Server Side Architecture
Clone this wiki locally
OpenRefine's server-side is written entirely in Java (main/src/) and its entry point is the Java servlet com.google.refine.RefineServlet. By default, the servlet is hosted in the lightweight Jetty web server instantiated by server/src/com.google.refine.Refine. Note that the server class itself is under server/src/, not main/src/; this separation leaves the possibility of hosting RefineServlet in a different servlet container.
The web server configuration is in main/webapp/WEB-INF/web.xml; that's where RefineServlet is hooked up. RefineServlet itself is simple: it just reacts to requests from the client-side by routing them to the right Command class in the packages com.google.refine.commands.**.
As mentioned before, the server-side maintains states of the data, and the primary class involved is com.google.refine.ProjectManager.
In OpenRefine there's the concept of a workspace similar to that in Eclipse. When you run OpenRefine it manages projects within a single workspace, and the workspace is embodied in a file directory with sub-directories, which by default is specified [FAQ:-Where-Is-Data-Stored%3F]. You could get OpenRefine to use a different directory by specifying a -d parameter at the command line.

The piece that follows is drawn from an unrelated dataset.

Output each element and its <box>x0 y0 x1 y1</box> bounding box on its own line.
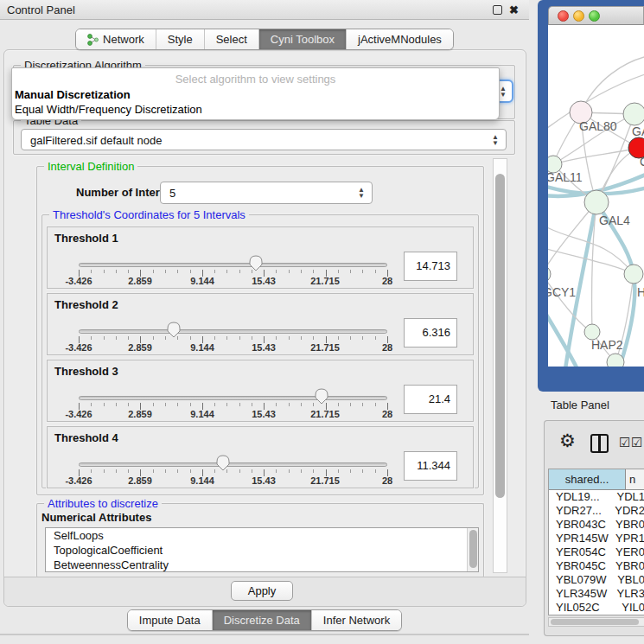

The class ProjectManager is what manages the workspace. It keeps in memory the metadata of every project (in the class ProjectMetadata). This metadata includes the project's name and last modified date, and any other information necessary to present and let the user interact with the project as a whole. Only when the user decides to look at the project's data would ProjectManager load the project's actual data. The separation of project metadata and data is to minimize the amount of stuff loaded into memory.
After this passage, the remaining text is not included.